Handling Hong Kong
National Review, Feb 24, 1997 by Sol Sanders
EVER since 1984 when the British agreed to turn Hong Kong over to Mainland China, there has been intense speculation as to how far Peking would permit the 155-year-old Crown Colony to keep its free and easy ways in order to preserve its role as a world financial and commercial center -- and the yeast of China's burgeoning export economy. Now, as the turnover date (July 1) rapidly approaches, the dilemma for the Chinese Communists appears double-edged.
There is dramatic evidence of divided counsel in Peking about how to handle Hong Kong's eight million people, their huge foreign-exchange reserves ($60 billion, compared to Peking's own record $105 billion), and its role as an entrepot for the region. But events are taking on all the aspects of a Chinese opera, exposing the feuds and personalities in the Mainland otherwise kept more or less under wraps. And until most vestiges of British rule can be wiped out, Hong Kong looks to remain a showcase for Mainland China's problems.
While the Mainland is in a paroxysm of economic development, at least in those areas adjacent to Hong Kong, Peking's decision-making process is in limbo, dominated by its gerontocracy, the remnant of the revolutionary period half a century ago. Investors, not to say citizens, are constantly vexed by sudden changes in policy. Recently Peking has made a feint back toward Maoist orthodoxy, whatever that might be, warning journalists and writers and filmmakers to come back to the true faith. But even if the frail compromise between bankrupt Marxist theory and old-fashioned Chinese entrepreneurship can be continued, the regime's obscurantism will be hard to maintain in Hong Kong, where there have been few secrets from a wild and woolly local press.
Take the whole issue of who formally will govern Hong Kong. Until recently the Peking line was delivered to Hong Kong's residents via Xinhua News Agency's Hong Kong office, abetted by half a dozen huge government corporations like the Bank of China, China Resources, and CITIC, the Communists' largest commercial/financial arm. Now other entities are coming into the picture, not least the local taipans whose vast fortunes have been built on the Colony's phenomenal prosperity as China's window on the world. Their crown prince is Larry Fung, son of China's vice president, a high flyer who flits between the (ex-Royal) Hong Kong Jockey Club and his estate in Sussex, formerly owned by Harold Macmillan's family. (Fung just bought a large chunk of the Hong Kong subsidiary of CITIC at 25 per cent below the Hong Kong stock-market price.)
A four-hundred-man advisory search committee -- made up of old leftist hacks, local professionals, and these leading capitalists --recently nominated the new Chief Executive of the Special Administrative Zone, C. W. Tung. Tung is a lackluster scion of a shipping empire whom Peking and local capital bailed out of bankruptcy a decade or so ago.

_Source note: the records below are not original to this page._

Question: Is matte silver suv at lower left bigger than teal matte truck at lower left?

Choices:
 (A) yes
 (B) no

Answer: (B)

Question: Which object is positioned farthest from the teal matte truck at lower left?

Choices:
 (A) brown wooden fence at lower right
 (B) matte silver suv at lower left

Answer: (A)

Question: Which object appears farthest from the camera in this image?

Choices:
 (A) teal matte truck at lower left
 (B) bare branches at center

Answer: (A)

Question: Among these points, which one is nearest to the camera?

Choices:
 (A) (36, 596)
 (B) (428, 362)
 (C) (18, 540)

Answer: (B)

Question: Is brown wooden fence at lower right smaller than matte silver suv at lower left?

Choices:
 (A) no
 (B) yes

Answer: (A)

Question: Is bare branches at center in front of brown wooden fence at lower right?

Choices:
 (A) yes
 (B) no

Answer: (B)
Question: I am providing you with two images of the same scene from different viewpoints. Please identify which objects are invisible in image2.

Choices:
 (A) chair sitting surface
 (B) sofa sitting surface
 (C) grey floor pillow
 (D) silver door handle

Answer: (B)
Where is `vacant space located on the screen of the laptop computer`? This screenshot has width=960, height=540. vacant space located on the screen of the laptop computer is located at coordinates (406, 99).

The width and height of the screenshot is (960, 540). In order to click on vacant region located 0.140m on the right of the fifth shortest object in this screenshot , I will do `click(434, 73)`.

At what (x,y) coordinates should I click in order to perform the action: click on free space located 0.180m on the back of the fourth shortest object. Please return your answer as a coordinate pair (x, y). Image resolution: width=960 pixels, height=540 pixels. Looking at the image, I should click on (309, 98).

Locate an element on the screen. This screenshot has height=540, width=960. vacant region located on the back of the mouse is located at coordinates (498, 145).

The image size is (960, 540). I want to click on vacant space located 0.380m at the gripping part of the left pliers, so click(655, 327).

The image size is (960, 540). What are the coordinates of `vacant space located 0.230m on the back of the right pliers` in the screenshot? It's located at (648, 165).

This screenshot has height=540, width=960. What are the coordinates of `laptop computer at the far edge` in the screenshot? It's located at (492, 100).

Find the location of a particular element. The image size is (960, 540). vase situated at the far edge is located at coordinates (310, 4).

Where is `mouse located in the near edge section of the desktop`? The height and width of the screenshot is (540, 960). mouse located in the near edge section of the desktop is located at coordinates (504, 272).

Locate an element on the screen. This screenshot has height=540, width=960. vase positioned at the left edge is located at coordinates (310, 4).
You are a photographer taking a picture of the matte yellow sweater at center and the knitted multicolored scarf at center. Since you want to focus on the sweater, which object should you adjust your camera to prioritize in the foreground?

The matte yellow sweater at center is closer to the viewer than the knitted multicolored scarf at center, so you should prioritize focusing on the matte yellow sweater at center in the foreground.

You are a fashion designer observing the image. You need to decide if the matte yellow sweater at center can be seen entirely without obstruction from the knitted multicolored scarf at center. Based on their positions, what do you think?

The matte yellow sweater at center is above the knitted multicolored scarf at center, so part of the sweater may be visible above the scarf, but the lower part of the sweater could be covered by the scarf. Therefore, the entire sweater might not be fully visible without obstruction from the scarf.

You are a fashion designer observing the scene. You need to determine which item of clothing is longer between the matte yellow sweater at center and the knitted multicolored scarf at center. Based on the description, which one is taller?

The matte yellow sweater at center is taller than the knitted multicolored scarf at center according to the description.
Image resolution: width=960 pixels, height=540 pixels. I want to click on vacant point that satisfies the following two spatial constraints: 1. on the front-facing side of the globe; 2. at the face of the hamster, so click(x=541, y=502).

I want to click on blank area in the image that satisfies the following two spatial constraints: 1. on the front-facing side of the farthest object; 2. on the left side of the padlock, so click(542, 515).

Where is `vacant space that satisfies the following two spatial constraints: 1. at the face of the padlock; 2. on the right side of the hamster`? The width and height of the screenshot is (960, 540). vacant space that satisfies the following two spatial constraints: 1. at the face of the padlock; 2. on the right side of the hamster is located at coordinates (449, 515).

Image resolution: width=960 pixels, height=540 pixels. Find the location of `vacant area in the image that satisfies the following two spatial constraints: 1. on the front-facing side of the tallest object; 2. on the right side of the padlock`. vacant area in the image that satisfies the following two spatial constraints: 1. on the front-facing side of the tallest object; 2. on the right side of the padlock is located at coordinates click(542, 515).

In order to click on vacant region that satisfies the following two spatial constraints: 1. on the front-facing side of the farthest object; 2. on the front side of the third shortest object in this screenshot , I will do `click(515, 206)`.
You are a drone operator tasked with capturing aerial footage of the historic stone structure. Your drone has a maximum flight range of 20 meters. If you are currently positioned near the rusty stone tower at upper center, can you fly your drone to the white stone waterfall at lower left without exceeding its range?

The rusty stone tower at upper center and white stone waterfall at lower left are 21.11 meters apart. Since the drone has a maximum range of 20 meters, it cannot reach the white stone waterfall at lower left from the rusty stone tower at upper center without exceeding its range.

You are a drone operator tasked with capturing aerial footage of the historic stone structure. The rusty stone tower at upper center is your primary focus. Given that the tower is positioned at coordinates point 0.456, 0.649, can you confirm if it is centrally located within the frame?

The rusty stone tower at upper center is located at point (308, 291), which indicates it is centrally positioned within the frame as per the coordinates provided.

So far, Tung's role has been to make pro-Peking statements and rationalize the Communists' precipitate actions -- such as creating in secret an appointed legislature to take the place of the partially elected British Legislative Council six months ahead of the turnover. With myriad problems to tackle -- for example, how to translate English common law into Chinese, and where the right of appeal ends with the British Privy Council no longer in the act --Tung has diverted his energies to setting up an inordinately expensive (and secure) new office because the feng sui (omens) of the century-old Government House were said not to be good. In any case, he announced that in the nitty-gritty negotiations between the retiring Hong Kong government and Peking, he would sit as a Chinese Communist delegate.
There are lots of tough issues: Hong Kong's proposed new Chinese entity of "one country, two systems" can only magnify Peking's economic conundrums. Chief among them is revenue collection. The central government has a congeries of almost haphazard "contractual" arrangements with its various political divisions for how much each will pay into the central coffers each year; many of these idiosyncratic relationships had their origins in tradeoffs made during the climax of the 1940s civil war.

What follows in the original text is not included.